Tungsten and Powder Volatility Adds Uncertainty

The company flagged surging tungsten prices and supply constraints as sources of volatility in both powder and cutting tools, with pricing lagging costs by several months. Management noted that some smaller competitors are already facing supply issues, raising questions about how sustainable current demand levels and price dynamics will be once raw material markets normalize.

Inventory Buildup from Growth Ramp-Up

While net working capital improved year‑on‑year, Sandvik did see a sequential buildup in Q1 as it ramped for higher demand and absorbed more expensive tungsten into inventories. This, combined with seasonally softer first‑quarter cash patterns, temporarily dampened cash flow, though management framed the increase as supporting future growth rather than structural inefficiency.

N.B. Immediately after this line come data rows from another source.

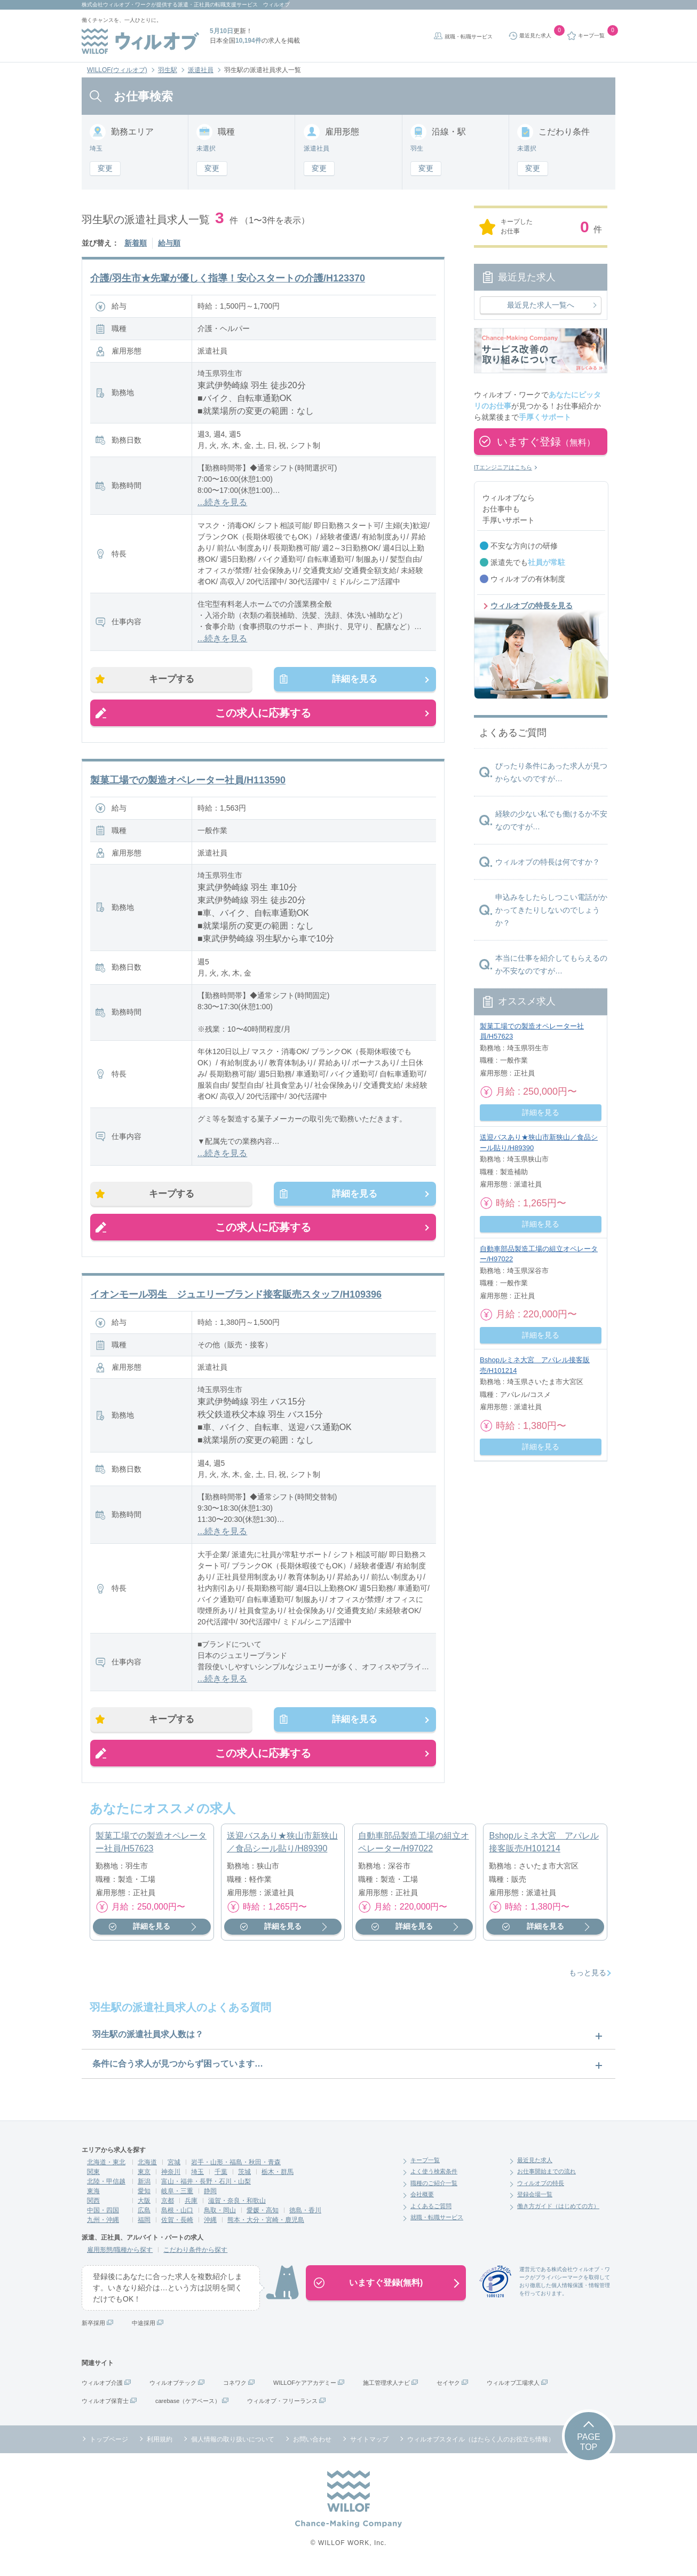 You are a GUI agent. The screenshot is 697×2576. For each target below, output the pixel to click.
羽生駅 (167, 70)
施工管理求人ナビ (386, 2389)
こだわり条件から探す (195, 2256)
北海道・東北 (106, 2169)
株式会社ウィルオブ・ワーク (116, 4)
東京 (144, 2178)
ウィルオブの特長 (540, 2190)
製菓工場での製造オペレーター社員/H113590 (188, 782)
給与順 (169, 243)
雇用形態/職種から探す (120, 2256)
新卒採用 (93, 2330)
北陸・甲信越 (106, 2188)
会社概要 (422, 2201)
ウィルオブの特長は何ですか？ (547, 862)
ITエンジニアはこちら (503, 467)
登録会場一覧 (534, 2201)
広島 (144, 2217)
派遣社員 (200, 70)
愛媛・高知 (263, 2217)
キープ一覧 (425, 2167)
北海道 (147, 2169)
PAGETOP (588, 2449)
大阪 (144, 2207)
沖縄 (210, 2227)
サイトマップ (369, 2446)
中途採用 (143, 2330)
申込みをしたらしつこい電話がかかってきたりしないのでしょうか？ (551, 910)
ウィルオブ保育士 (105, 2408)
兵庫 (191, 2207)
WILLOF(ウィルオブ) (117, 70)
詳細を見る (350, 680)
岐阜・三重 (177, 2198)
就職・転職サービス (469, 37)
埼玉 (197, 2178)
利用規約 (159, 2446)
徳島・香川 (305, 2217)
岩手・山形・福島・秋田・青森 (236, 2169)
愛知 (144, 2198)
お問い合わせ (312, 2446)
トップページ (109, 2446)
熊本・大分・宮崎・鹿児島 (265, 2227)
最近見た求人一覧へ (540, 305)
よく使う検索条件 (433, 2179)
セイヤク (448, 2389)
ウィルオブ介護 (102, 2389)
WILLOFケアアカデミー (304, 2389)
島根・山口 (177, 2217)
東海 (93, 2198)
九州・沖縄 (103, 2227)
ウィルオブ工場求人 (513, 2389)
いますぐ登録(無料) (386, 2289)
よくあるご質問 (431, 2213)
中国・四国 (103, 2217)
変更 (105, 168)
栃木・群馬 (278, 2178)
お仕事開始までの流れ (546, 2179)
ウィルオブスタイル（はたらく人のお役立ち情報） (481, 2446)
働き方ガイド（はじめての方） (558, 2213)
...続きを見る (222, 502)
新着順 (135, 243)
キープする (175, 680)
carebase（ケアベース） (187, 2408)
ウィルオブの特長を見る (531, 605)
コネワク (235, 2389)
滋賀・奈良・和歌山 (237, 2207)
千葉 (221, 2178)
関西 (93, 2207)
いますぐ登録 (546, 441)
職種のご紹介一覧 (433, 2190)
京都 (167, 2207)
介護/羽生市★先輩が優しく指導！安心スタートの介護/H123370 (227, 278)
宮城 (174, 2169)
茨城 (244, 2178)
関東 (93, 2178)
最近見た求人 (534, 2167)
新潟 (144, 2188)
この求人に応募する (263, 715)
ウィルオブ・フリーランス (282, 2408)
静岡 (210, 2198)
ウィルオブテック (172, 2389)
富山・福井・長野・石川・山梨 (206, 2188)
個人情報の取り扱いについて (232, 2446)
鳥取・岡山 (220, 2217)
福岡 (144, 2227)
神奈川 (170, 2178)
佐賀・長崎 (177, 2227)
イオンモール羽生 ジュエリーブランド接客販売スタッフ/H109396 (236, 1299) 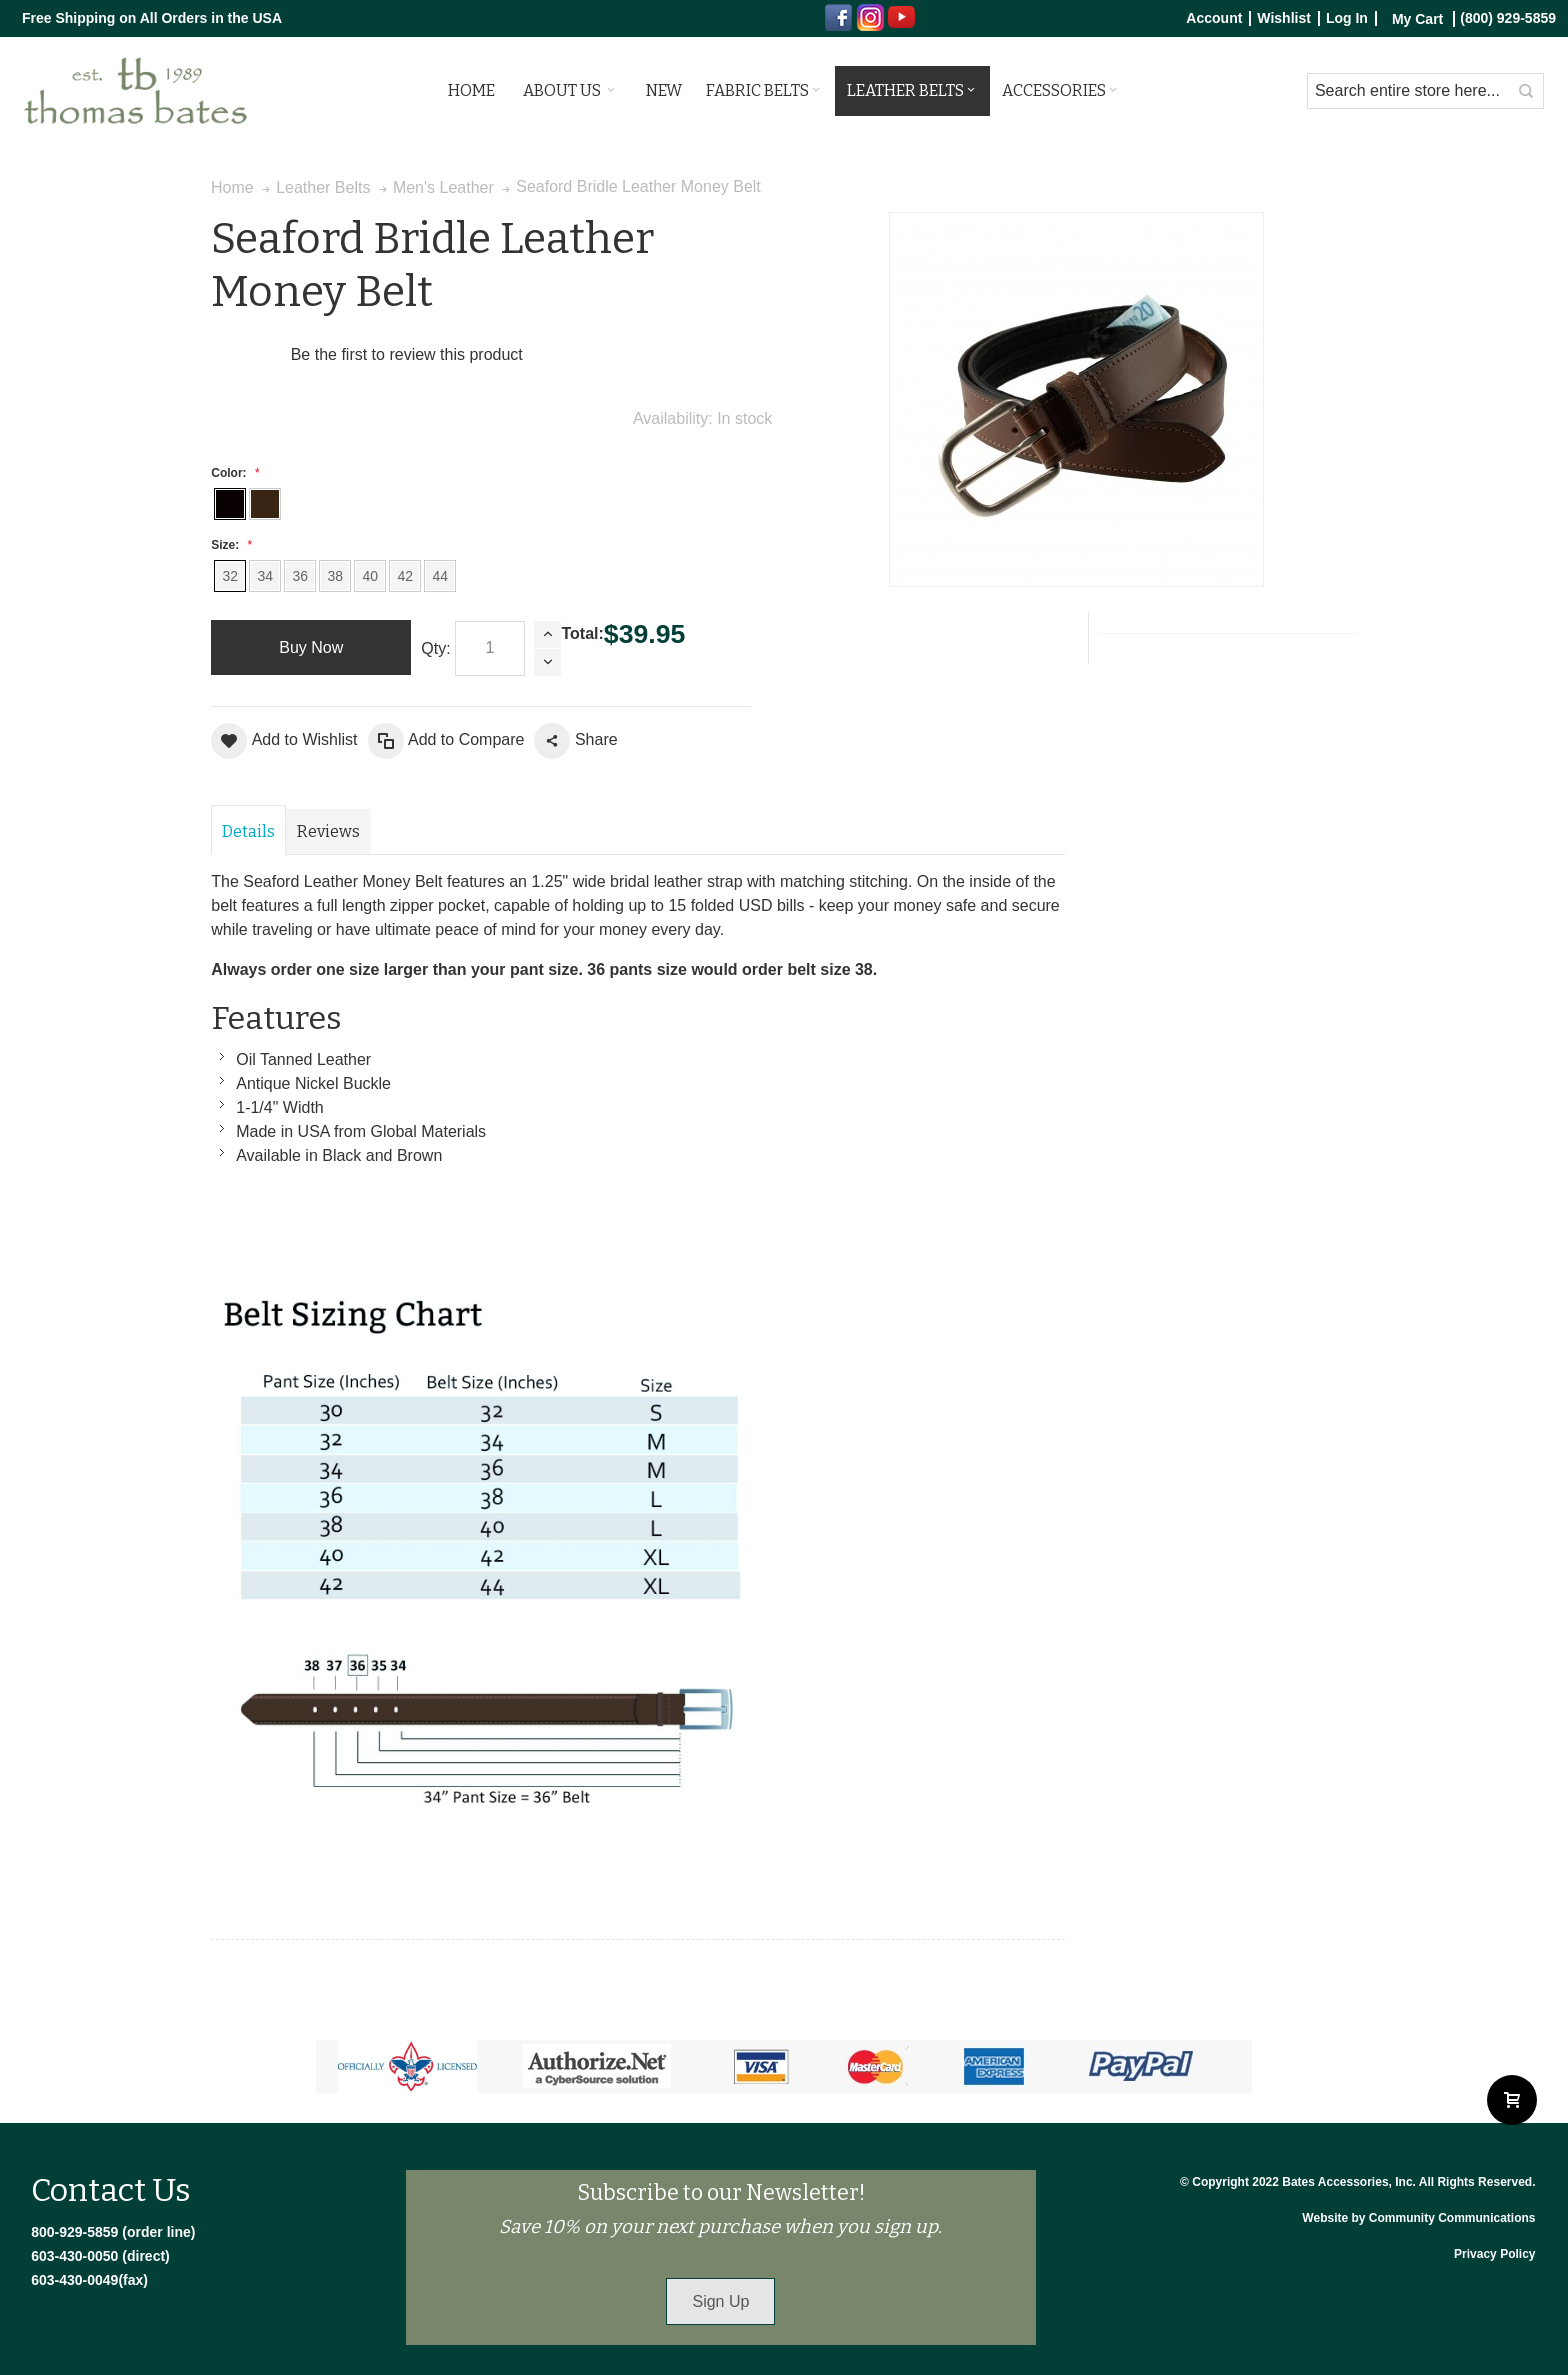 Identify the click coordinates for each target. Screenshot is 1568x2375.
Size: (229, 545)
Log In (1347, 18)
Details (248, 831)
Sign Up (720, 2301)
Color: (233, 473)
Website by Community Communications (1418, 2218)
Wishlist (1284, 18)
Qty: (435, 648)
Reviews (328, 831)
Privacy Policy (1494, 2254)
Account (1214, 18)
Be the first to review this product (407, 354) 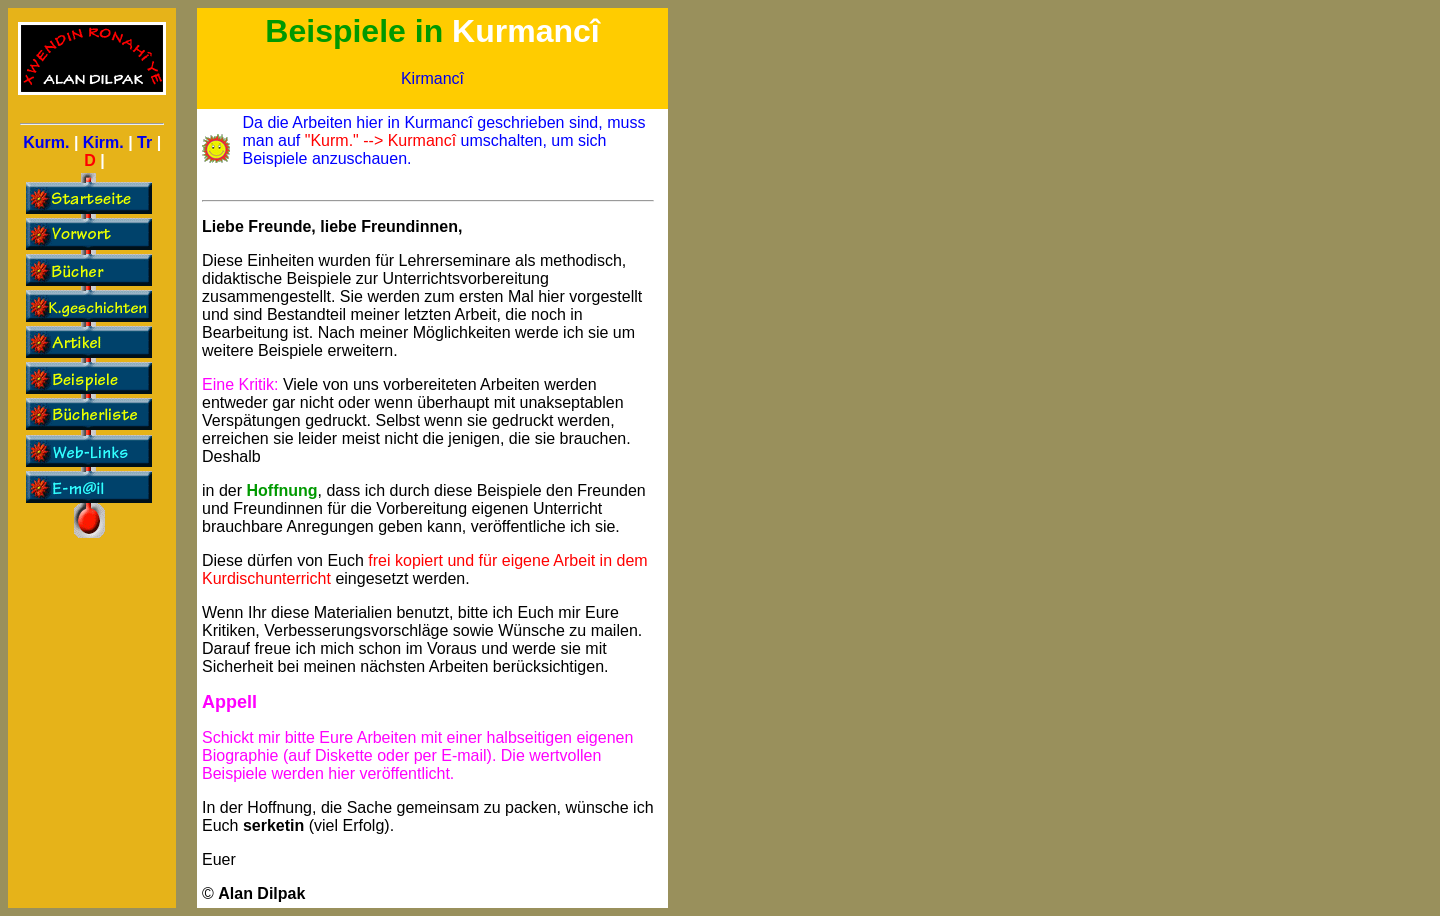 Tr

Restructuring Weighs Temporarily on Intelligent Manufacturing

Intelligent Manufacturing recorded a restructuring charge that reduced its margin by about 100 basis points in the quarter, though it was not treated as an item affecting comparability. Management expects returns from this action within the year, suggesting the temporary margin dilution should pave the way for improved profitability and a leaner cost base ahead.

Outlook and Guidance: Focus on Margins, FX and Cash

Management kept full‑year guidance unchanged for capital expenditure, net interest and tax rate, and reiterated the group’s adjusted EBITDA margin corridor around 20%. They expect continued strong cash focus and deleveraging, normalized backlog conversion, and margin recovery in Rock Processing as delayed deliveries are executed, while cautioning that currency will remain a notable headwind in the near term.

Sandvik’s earnings call painted a picture of a company riding strong demand trends in mining, machining and digital manufacturing while actively managing currency and raw material turbulence. Record orders, solid margins and healthy cash flow support a constructive outlook, but investors will watch closely how quickly Rock Processing margins rebound and how the tungsten and FX headwinds evolve over coming quarters.